▶ _MATERIAL FOR THE TASK_:
....................

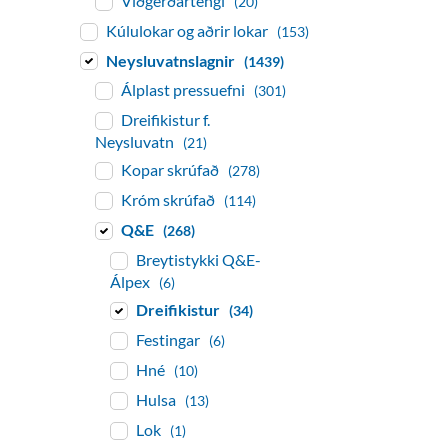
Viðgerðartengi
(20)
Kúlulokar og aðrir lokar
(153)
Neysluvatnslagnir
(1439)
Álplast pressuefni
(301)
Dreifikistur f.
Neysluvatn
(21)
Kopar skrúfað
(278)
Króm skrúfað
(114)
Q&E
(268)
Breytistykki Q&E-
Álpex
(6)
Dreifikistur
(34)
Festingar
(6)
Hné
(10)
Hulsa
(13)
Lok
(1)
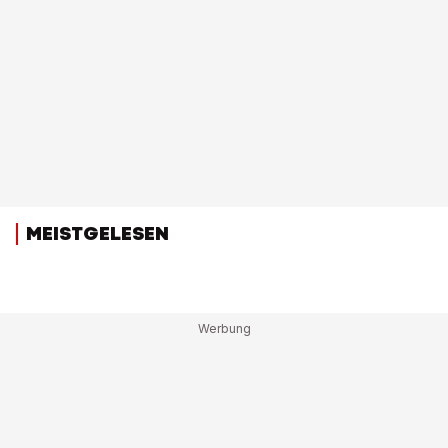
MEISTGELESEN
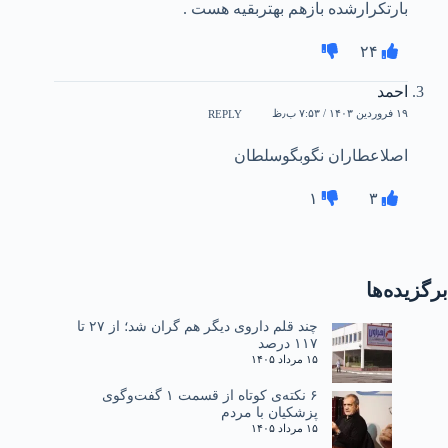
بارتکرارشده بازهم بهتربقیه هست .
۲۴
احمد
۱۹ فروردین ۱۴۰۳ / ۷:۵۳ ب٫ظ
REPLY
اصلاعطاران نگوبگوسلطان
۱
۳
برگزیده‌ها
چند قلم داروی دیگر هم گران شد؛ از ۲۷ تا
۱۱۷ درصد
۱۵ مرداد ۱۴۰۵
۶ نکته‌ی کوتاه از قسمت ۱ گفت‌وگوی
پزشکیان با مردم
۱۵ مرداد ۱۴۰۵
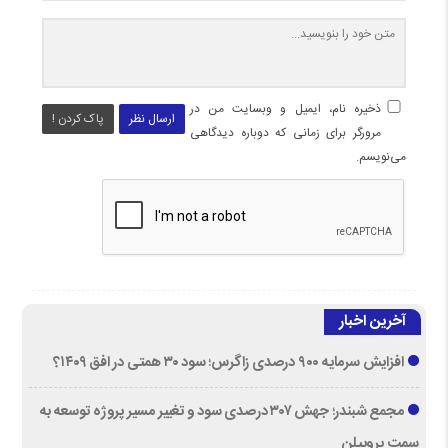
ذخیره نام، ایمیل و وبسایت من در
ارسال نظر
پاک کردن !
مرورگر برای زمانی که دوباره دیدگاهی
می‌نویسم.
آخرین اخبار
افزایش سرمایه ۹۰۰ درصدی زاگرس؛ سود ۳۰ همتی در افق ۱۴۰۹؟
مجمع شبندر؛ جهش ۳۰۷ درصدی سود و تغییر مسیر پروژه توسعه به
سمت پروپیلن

....................

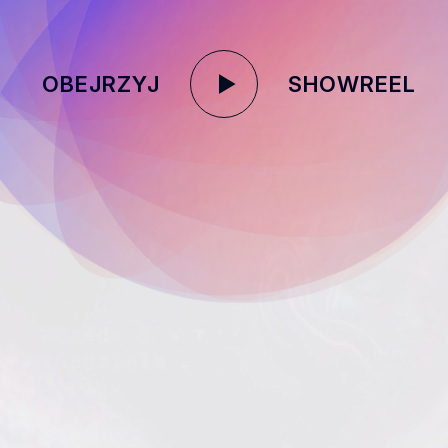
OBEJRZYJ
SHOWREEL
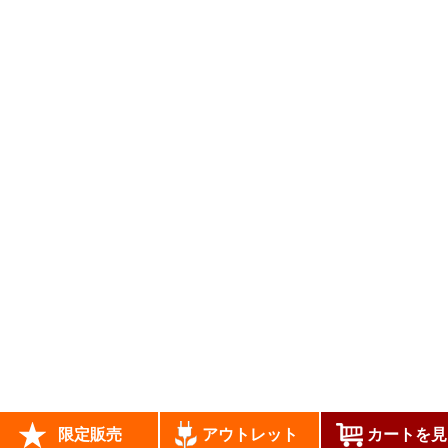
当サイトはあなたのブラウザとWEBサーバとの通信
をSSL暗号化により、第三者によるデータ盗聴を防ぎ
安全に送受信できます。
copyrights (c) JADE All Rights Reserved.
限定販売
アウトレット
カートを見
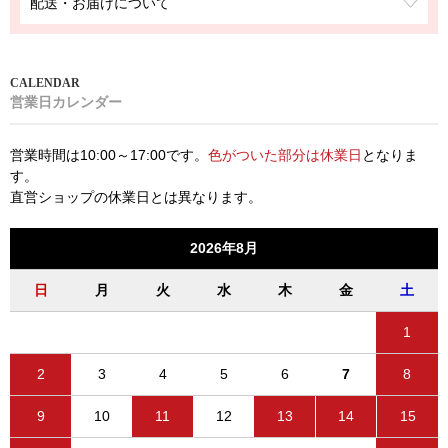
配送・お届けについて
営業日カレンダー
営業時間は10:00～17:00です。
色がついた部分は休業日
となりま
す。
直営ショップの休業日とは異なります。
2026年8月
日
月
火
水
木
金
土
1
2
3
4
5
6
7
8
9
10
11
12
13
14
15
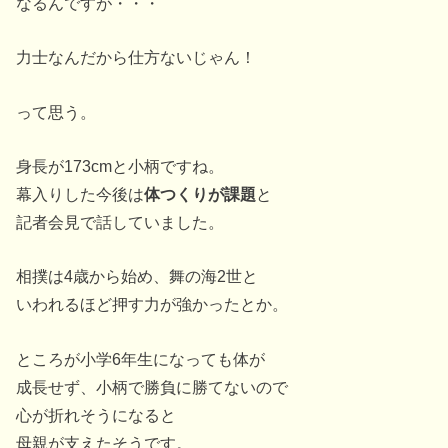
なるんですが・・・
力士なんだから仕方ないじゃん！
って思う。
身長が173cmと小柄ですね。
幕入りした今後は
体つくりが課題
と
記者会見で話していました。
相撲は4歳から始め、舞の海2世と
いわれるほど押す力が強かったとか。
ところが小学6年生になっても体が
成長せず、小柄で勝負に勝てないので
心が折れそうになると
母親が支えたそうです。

....................

Where a line of the data includes the string "درصدی", list that line.

▶ _SOLUTION TO THE EXERCISE_:
افزایش سرمایه ۹۰۰ درصدی زاگرس؛ سود ۳۰ همتی در افق ۱۴۰۹؟
مجمع شبندر؛ جهش ۳۰۷ درصدی سود و تغییر مسیر پروژه توسعه به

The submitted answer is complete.